Even before I found out he was cheating on me, my fortress, weapons and all, were systematically annihilated. Imposter-Jim imitated the way I walk.

It was just the two of us in the apartment. We didn't have a couch or anything, so he had the entire living room for his performance; I, his sole audience, was awestruck. It was the ugliest thing I'd ever seen. It was like watching a Discovery Channel special on liposuction when I can't find the remote in time to change the channel. Even then, I usually turn away - not merely because the sight of someone else's fat in a tube grosses me out, but because my own judgment of someone else's vulnerability makes me feel like a nauseous version of Beezlebub. The bile in the back of my throat was more a function of my own judgment than someone else's disgusting fat in a tube, and this meant I was not a good person. At the very least I had a lot of work to do.

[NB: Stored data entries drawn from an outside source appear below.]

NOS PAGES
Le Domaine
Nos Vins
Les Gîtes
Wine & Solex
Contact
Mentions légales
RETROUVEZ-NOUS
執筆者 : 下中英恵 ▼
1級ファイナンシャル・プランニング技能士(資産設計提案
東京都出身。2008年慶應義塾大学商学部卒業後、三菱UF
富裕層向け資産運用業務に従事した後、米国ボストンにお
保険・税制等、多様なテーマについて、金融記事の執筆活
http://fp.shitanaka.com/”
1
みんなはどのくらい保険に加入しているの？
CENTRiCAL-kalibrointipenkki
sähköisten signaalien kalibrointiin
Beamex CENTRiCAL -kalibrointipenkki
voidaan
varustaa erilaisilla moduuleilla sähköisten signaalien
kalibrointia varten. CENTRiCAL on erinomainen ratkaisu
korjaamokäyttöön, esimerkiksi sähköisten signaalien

When I watched Jim walk across the room like me, there was no remote to change him with. Besides, he was imitating me, and no battery operated anything was en route to curing a neurological disease. So I watched, as the person I loved leaned too far forward, lifted his right leg too high, and grabbed onto my shaky Ikea desk for balance. It was so accurate and so disgusting. My boyfriend was much worse than a goat. I refused to show him how hurt I was. I refused to suggest that my own horrific judgment of liposuction patients was analogous to the fourteen steps he made across our apartment, but I was aghast. Aghast that he saw me like that. Aghast that my inside broken-bits were no longer tenderly held and loved, but regarded as ugly Discovery Channel-type entertainment. Aghast that he didn't realize any of this or feel a semblance of guilt.

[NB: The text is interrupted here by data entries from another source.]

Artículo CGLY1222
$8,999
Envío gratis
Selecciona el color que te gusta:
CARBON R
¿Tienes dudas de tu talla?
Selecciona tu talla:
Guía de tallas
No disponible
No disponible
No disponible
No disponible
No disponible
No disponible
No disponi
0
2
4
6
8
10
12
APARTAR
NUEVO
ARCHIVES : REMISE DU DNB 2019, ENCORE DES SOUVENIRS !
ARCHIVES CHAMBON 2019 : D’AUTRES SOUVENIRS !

I don't remember what I said to him afterwards. I doubt it matters anyway. I just remember the familiar taste of bile that rose to the back of my throat, and the definitive realization that this would take much more than a self-initiated talk to recover from. My vocal chords were too tangled to speak anyway.

Jim and I were not, and never will be "okay." That's a fact I've started to digest by now, but still doesn't make any sense. The bigger question is, will I?